» **What is required**
Write the number of lines in the material below that contain "website", with no other words.

» **Exercise material**
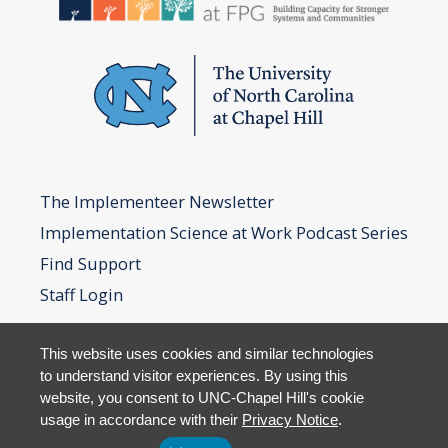
The Implementeer Newsletter
Implementation Science at Work Podcast Series
Find Support
Staff Login
This website uses cookies and similar technologies
to understand visitor experiences. By using this
website, you consent to UNC-Chapel Hill's cookie
usage in accordance with their
Privacy Notice
.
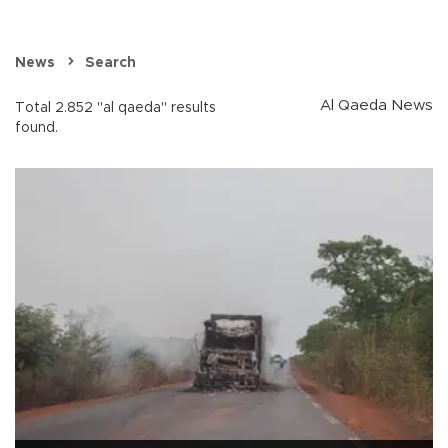
News
Search
Al Qaeda News
Total 2.852 "al qaeda" results
found.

» **Response area**
2